Version du 7 juillet 2016 à 13:52


Titre : Priorité au logiciel libre ? Une lecture politique.

Intervenant : Véronique Bonnet

Lieu : PSESHSF - Choisy-le-Roy

Date : Juillet 2016

Licence : Verbatim

Durée : 56 min 15

Pour visionner la vidéo


00' Transcription MO

C'est bon ? Bien. Eh bien écoutez je suis Véronique Bonnet. Je suis administratrice de l'April et étant donné le titre Priorité au logiciel libre ? Une lecture politique, vous pensez peut-être que je vais parler du projet de loi « pour une République numérique ». Il se trouve que hier la commission paritaire s'est réunie. Puisque comme ce projet de loi n'a pas été adopté dans les mêmes termes à l'Assemblée nationale et au Sénat, dans ce cas-là l'usage est que sénateurs et députés pour harmoniser, pour voir ce qu'il va rester comme amendements, ce qu'il va devoir compléter. Est-ce qu'il va y avoir des annonces de décrets ? Est-ce qu'on va charger le Conseil d’État de préciser tel terme ou tel terme de la loi.

Je pense que tous ici, autant que vous êtes vous, avez idée de l'enjeu qui a été celui de la question de la priorité au logiciel libre dans le domaine public. Vous avez certainement entendu parler du partenariat entre l'Assemblée nationale et Microsoft, par exemple, ce qui va strictement à l'encontre de ce type de démarche. Il y a eu une consultation en ligne. Les amendements qui sont arrivés en premier, qui ont été les plus plébiscités, aussi bien donc ceux de l'April que je représente ici que de la Quadrature n'ont pas semble -t-il eu des effets décisifs dans la rédaction actuelle de la loi. Parce que plutôt que de parler de priorité au logiciel libre, il est question de l'encourager. Alors évidemment, ce terme n'est pas du tout le même, parce que si on dit encourager, dans ce cas-là il n'y a pas de valeur normative. Peut-être que la teneur qui impose, n'est pas du tout précisée. L'April, pour son 1er avril, a décidé de fonder un groupe de travail de pom-pom gnous, puisque encourager c'est aussi bien danser, c'est aussi bien troller le logiciel privateur pour donner idée de ce qui n'est pas lui.

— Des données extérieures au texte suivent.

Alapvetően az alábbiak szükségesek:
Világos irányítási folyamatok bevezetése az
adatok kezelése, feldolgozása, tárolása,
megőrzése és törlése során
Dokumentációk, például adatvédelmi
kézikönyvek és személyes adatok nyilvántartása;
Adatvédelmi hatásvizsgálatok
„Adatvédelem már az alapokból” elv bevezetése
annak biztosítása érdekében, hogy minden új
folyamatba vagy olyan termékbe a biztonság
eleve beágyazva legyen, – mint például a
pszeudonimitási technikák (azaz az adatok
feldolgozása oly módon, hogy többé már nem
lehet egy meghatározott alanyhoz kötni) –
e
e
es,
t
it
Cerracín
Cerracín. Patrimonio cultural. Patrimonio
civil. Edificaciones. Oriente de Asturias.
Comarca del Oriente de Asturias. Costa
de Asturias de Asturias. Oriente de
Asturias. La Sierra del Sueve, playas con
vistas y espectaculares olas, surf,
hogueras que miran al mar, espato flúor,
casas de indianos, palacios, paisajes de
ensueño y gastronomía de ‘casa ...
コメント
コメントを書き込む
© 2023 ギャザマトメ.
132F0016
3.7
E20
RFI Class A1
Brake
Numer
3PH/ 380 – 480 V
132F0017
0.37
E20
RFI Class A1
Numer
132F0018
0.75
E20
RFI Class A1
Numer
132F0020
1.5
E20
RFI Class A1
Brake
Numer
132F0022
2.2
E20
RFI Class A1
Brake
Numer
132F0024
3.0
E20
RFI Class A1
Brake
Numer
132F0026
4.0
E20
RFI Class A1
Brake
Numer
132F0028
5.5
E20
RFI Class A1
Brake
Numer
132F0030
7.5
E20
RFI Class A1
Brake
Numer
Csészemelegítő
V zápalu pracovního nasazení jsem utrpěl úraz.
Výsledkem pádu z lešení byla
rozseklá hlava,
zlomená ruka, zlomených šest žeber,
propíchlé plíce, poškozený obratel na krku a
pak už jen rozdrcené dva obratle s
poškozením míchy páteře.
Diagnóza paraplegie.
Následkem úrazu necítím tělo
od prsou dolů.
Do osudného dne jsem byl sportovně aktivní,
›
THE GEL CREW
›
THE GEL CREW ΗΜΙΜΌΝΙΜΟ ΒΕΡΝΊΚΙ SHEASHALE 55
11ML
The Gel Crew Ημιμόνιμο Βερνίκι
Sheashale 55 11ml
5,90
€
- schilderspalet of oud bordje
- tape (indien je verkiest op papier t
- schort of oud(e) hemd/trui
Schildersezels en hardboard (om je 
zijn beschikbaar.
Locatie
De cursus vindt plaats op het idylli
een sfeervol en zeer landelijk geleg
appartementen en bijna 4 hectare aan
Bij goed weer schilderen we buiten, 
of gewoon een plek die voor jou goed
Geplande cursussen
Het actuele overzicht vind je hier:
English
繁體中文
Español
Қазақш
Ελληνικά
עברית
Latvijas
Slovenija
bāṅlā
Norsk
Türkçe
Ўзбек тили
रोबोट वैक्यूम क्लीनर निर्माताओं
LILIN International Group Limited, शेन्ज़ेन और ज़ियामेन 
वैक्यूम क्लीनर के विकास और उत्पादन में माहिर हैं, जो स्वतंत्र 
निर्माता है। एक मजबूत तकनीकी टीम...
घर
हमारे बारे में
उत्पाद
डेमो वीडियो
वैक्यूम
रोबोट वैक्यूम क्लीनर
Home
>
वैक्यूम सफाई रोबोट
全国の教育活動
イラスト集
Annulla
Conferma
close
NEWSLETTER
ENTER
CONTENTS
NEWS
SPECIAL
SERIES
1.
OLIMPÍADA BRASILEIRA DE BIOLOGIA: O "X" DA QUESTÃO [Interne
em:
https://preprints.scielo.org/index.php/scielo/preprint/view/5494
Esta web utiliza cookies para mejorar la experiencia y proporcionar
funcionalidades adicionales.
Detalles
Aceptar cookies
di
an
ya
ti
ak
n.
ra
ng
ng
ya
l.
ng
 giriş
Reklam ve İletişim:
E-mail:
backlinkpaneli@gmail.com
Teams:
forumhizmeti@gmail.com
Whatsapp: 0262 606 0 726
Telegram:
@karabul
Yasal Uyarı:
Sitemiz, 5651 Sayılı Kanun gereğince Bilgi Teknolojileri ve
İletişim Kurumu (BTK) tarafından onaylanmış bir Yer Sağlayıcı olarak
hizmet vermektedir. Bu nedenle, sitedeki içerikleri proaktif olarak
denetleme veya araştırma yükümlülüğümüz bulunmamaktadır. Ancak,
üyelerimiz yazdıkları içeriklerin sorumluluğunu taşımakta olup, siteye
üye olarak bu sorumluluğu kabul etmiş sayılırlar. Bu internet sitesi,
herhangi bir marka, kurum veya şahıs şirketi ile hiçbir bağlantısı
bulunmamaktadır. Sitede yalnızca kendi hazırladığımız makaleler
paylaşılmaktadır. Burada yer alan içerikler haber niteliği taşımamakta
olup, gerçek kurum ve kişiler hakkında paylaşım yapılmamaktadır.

Tel ne sera pas mon propos d’aujourd’hui. Pourquoi ? Alors le sous-titre est je dirais plus philosophique. Bon c'est la discipline qui est la mienne. Pourquoi GNU against Gun ? Je vais essayer de montrer que nous sommes dans une position qui et délicate. Délicate dans les deux sens du terme. Aussi bien nous sommes dans une délicatesse, nous sommes dans un respect, et peut-être que nous respectons tellement l'utilisateur, l’environnement de l'utilisateur, son autonomie, que nous n'osons pas aller d'une façon intrusive vers ce qui s'oppose à cette autonomie ou ce qui s'oppose à cette liberté qui voudrait être déclinée par exemple dans ses quatre libertés, aussi bien d'exécuter, aussi bien d'étudier, de modifier, d’améliorer, de distribuer des copies modifiées qui sont les quatre libertés du logiciel libre.

Je dirais que nous sommes dans une délicatesse, au sens où on dit aussi qu'on est en délicatesse avec, parce que du coup notre posture est extrêmement délicate. C'est comme si on passait notre temps à nous excuser de demander pardon, d'une certaine façon. Parce que, comme nous sommes dans un respect et comme nous ne pouvons pas adopter les armes de ceux qui non seulement se permettent dans les circuits marchands d'imposer ce qui s'appelle la vente liée, qu'on appelle aussi la vente forcée. Comme nous ne sommes pas à happer les utilisateurs, à siphonner en permanence leurs données pour en faire une marchandise sonnante et trébuchante, c'est vrai que nous sommes en même temps « en délicatesse », nous sommes dans une posture qui est délicate, parce qu'elle ne peut pas relever de l'artillerie lourde.

Et donc ce que je vais essayer de montrer aujourd'hui c'est comment la notion de priorité au logiciel libre, étant donné cette double délicatesse, à la fois nous sommes respectueux et en même temps ceci nous met en position délicate parce que nous ne pouvons pas y aller avec des rouleaux compresseurs comme le font ceux auxquels on s'oppose, comme nous ne pouvons pas y aller, et là je reprends les termes de Bayart, de Benjamin Bayart, nous sommes un peu dans la posture de ceux qui enverraient des lance-pierre à des chars d'assaut, nous sommes à peu près dans cette démarche-là. Délicatesse. Est-ce que ceci signe notre impuissance ? Est-ce que notre respect, la recherche d’être en cohérence avec nous-mêmes, nous barre la route d'une réplique.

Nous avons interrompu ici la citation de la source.